Vous n’êtes-vous jamais demandé comment les Japonais avaient perçu l’ouverture du Japon et l’arrivée de l’Occident dans leur culture ? « Tourbillon » de Bin UEDA est un roman, et bien que ce soit un roman, donne bien au contraire des clés pour comprendre comment les Japonais ont bien pu percevoir l’ouverture vers l’Occident. Bin UEDA, un nom méconnu en France et pourtant connu au Japon pour avoir introduit et traduit, il est considéré comme le plus grand traducteur en ce domaine, de nombreuses poésies européennes. Professeur de littérature étrangère à l’université de Kyoto, il fut aussi un important guide intellectuel et culturel de son époque. Et il s’agit de son seul et unique roman qui fut mal reçu lors de sa première publication en 1910 au Japon en raison des critiques de l’auteur sur la société japonaise. « Tourbillon » sans être autobiographique, quoi que, retrace la vie d’Haruo, qui est sans aucun doute Bin UEDA lors de ses jeunes années d’étudiant. Il s’agit alors ici pour le lecteur de découvrir comment la pensée du jeune Haruo/Bin UEDA se forme et vers où elle tendra. Mais « Tourbillon » est également une œuvre qui est aussi essentielle puisqu’elle livre ce que le Japon continue à subir actuellement, soit un choc des cultures. A travers les rencontres et les dialogues avec d’autres protagonistes, ce roman donne des indices sur la manière dont les Japonais ont commencé à apprivoiser l’Occident et les oppositions d’idées dues aux différences culturelles entre Occident et Japon dans la société japonaise, y compris dans l’élite. Ainsi Bin UEDA critique dans « Tourbillon » la société japonaise, et notamment son élite ancrée dans la tradition, et qui a bien du mal à accepter certaines mœurs si différentes des leurs, en y opposant Haruo qui ne conçoit la vie sans « stimuler tous les sens » par un enrichissement intellectuel et culturel et donc veut « se jeter dans le tourbillon de la vie ».
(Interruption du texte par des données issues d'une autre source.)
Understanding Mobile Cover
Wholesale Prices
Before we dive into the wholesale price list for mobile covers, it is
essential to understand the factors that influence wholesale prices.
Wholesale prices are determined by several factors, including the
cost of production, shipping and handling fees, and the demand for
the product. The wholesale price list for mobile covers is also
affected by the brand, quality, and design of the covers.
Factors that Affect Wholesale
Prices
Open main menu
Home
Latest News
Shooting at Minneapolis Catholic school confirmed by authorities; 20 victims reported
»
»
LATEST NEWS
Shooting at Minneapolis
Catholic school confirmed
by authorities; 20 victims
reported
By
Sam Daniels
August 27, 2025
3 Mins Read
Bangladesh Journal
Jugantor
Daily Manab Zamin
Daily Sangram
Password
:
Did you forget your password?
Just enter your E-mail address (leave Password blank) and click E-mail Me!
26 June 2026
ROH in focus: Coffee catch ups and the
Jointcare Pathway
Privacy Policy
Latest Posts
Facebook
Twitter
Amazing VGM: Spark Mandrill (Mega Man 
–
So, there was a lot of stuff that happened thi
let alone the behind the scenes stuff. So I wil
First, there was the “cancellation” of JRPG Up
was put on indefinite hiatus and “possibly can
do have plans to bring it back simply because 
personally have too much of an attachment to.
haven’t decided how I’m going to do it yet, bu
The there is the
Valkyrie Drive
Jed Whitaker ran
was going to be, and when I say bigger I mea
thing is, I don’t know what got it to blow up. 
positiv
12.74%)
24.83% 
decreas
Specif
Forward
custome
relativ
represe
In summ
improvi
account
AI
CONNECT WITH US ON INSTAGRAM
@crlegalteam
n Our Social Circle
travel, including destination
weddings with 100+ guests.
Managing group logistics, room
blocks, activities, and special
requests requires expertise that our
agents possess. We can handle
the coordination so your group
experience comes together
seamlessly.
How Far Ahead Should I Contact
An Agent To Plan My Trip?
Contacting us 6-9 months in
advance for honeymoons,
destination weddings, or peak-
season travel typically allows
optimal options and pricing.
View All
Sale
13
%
Le plus, « Tourbillon » est un roman court, qui peut se lire assez facilement puisqu’il fait moins d’une centaine de pages hors préface, commentaires et biographie. Justement, en parlant de cela, il faut souligner un travail remarquable de l’éditeur, qui ne livre pas seulement un roman, mais un véritable outil pédagogique. Cette collection « Lettres japonaises » de L’Harmattan à laquelle appartient ce roman, propose aux lecteurs français des œuvres littéraires japonaises qu’elles soient classiques ou qu’elles soient contemporaines. Ainsi « Tourbillon » a eu droit à une édition commentée et idéalement documentée afin d’offrir aux lecteurs des clés de compréhension du texte que ce soit au niveau du contexte de l’époque, et même de la vie et de la pensée de l’auteur via le commentaire du roman par Hiroko OGAWA et une biographie de Bin UEDA situés tous deux juste après le roman. « Tourbillon » étant en effet le reflet des années de jeune adulte de l’auteur, qui on le rappelle est méconnu en France, la compréhension de ce livre se serait avérée bien plus complexe sans ces éléments supplémentaires. Saluons alors ici le remarquable travail de traduction d’Hiroko OGAWA dont la thèse de doctorat portait sur la carrière de Bin UEDA, un travail salué en préface par Dominique MILLET-GERARD.
On ne sait si les prochaines publications de la collection Lettres japonaises de L’Harmattan auront droit elles aussi à des éditions commentées et documentées, mais ce qui est certain c’est que cette édition de « Tourbillon » fait partie de ces livres qui peuvent permettre à une meilleure compréhension entre deux cultures, d’autant que ce roman trouve toujours écho aujourd’hui.
Photo : extrait de couverture de « Tourbillon » de Bin Ueda, aux éditions L’Harmattan.